Open teddybearz opened 7 years ago
to reproduce (after download VGGnet_fast_rcnn_iter_70000.ckpt to ~/):
` docker run -v ~/VGGnet_fast_rcnn_iter_70000.ckpt:/VGGnet_fast_rcnn_iter_70000.ckpt -it -p 8888:8888 tensorflow/tensorflow bash
sudo apt-get update sudo apt-get install -y git sudo apt-get install -y python-opencv sudo apt-get install -y python-tk
pip install cython pip install easydict pip install image
sudo ln /dev/null /dev/raw1394
git clone --recursive https://github.com/smallcorgi/Faster-RCNN_TF.git
cd Faster-RCNN_TF/lib make cd .. python ./tools/demo.py --model /VGGnet_fast_rcnn_iter_70000.ckpt
`
I also encounter the same problem.
I have encountered the same fault, too. And I wonder the solution to this problem. Thanks!
me too
I am facing the similar problem when I start to train it on CPU or run a demo. Solution for this ?
Hi, I am getting the same error while trying to run demo.py: tensorflow.python.framework.errors_impl.NotFoundError: /home/fmc/rcnn/Faster-RCNN_TF/tools/../lib/roi_pooling_layer/roi_pooling.so: undefined symbol: _Z22ROIPoolBackwardLaucherPKffiiiiiiiS0_PfPKiRKN5Eigen9GpuDeviceE I added "-D_GLIBCXX_USE_CXX11_ABI=0" in make,sh. I use g++ version 5.4.0 and TF V0.12. Btw, am trying to run this on CPU. Any help is highly appreciated. -Siva
Can we train this model using CPU itself?

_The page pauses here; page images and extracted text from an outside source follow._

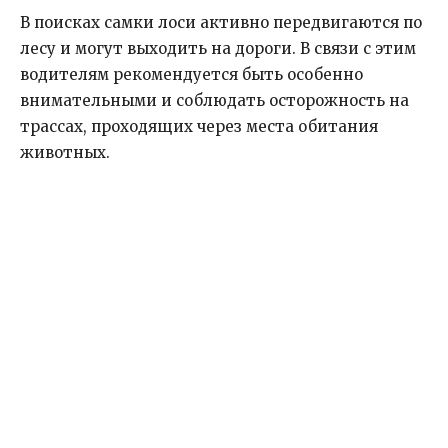
В поисках самки лоси активно передвигаются по
лесу и могут выходить на дороги. В связи с этим
водителям рекомендуется быть особенно
внимательными и соблюдать осторожность на
трассах, проходящих через места обитания
животных.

I meet similar issue in ubuntu16.04 with g++ version 5.4.0 and TF v0.12.Befor add "-D_GLIBCXX_USE_CXX11_ABI=0" in make.sh, show "_ZN10tensorflow7strings6StrCatB5cxx11ERKNS0_8AlphaNumE" when run the demo, and after add ,show "_Z22ROIPoolBackwardLaucherPKffiiiiiiiS0_PfPKiRKN5Eigen9GpuDeviceE" when run the demo.
I have'nt GPU,How can I run the demo in CPU-noly mode?

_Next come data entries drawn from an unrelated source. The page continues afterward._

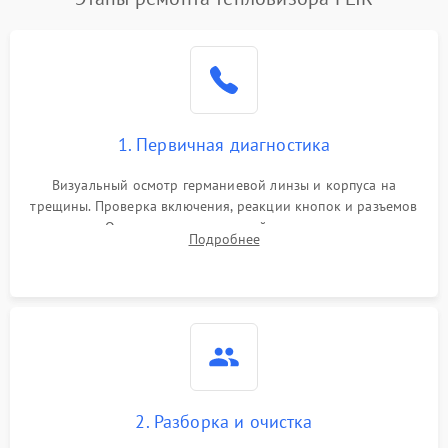
1. Первичная диагностика
Визуальный осмотр германиевой линзы и корпуса на
трещины. Проверка включения, реакции кнопок и разъемов
зарядки. Оценка вывода тепловой сигнатуры на экран,
Подробнее
проверка базовых функций и считывание системных
ошибок.
2. Разборка и очистка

Having the same problem (_Z22ROIPoolBackwardLaucherPKffiiiiiiiS0_PfPKiRKN5Eigen9GpuDeviceE) when trying to train on CPU. Adding "-D_GLIBCXX_USE_CXX11_ABI=0" to the g++ command in make.sh and re-making didn't help. Thanks.

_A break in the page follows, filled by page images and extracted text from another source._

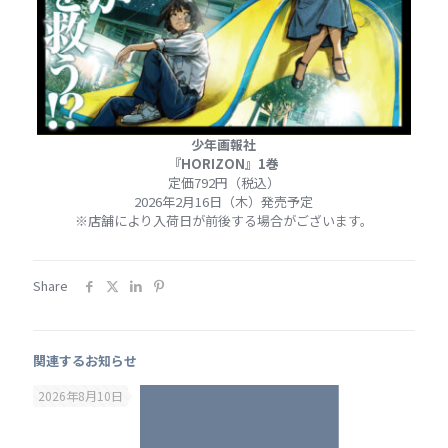
少年画報社
『HORIZON』1巻
定価792円（税込）
2026年2月16日（木）発売予定
※店舗により入荷日が前後する場合がございます。
Share
関連するお知らせ
2026年8月10日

g++ -std=c++11 -shared -o roi_pooling.so roi_pooling_op.cc \
roi_pooling_op.cu.o -I $TF_INC -D GOOGLE_CUDA=1 -fPIC $CXXFLAGS -D_GLIBCXX_USE_CXX11_ABI=0 \
-lcudart -L $CUDA_PATH/lib64
same problem here.
same problem here as well
me too :(
Had to modify the make.sh file to change the GPU architecture to match mine (sm_61), then had to change the Cuda path (in Arch linux is /opt/cuda).
same problem! Befor add "-D_GLIBCXX_USE_CXX11_ABI=0" in make.sh, show "_ZN10tensorflow7strings6StrCatB5cxx11ERKNS0_8AlphaNumE" when run the demo, and after add ,show "_Z22ROIPoolBackwardLaucherPKffiiiiiiiS0_PfPKiRKN5Eigen9GpuDeviceE" when run the demo.
@googleios @raviv have u solve the problem?
Hi all, I've figured out a workaround to use only the CPU. I have only tested this method for the demo script, not sure if it will work for training, but it should.
Download and Install CUDA: https://developer.nvidia.com/cuda-downloads
Compile for GPU OR Copy my .so You can download my .so file from here: https://drive.google.com/open?id=0B-0d5quIGY5XVEJvYU9XRkVJTWM Or you can run make.sh and compile with CUDA (not sure if this will work)
Include these lines of code at the top of your Python scripts import os os.environ['CUDA_VISIBLE_DEVICES'] = ''
I succeed to run another faster-rcnn on CPU from this repo
@louisquinn I succeed with your method. thx~
@louisquinn, I would like to know how you managed to install and run the example you mentioned without a GPU
@guotong1988, tf-faster-rcnn requires GPU. How you managed to install without a GPU
@louisquinn, I was able to reproduce your script. It worked.
How you managed to install without a GPU ?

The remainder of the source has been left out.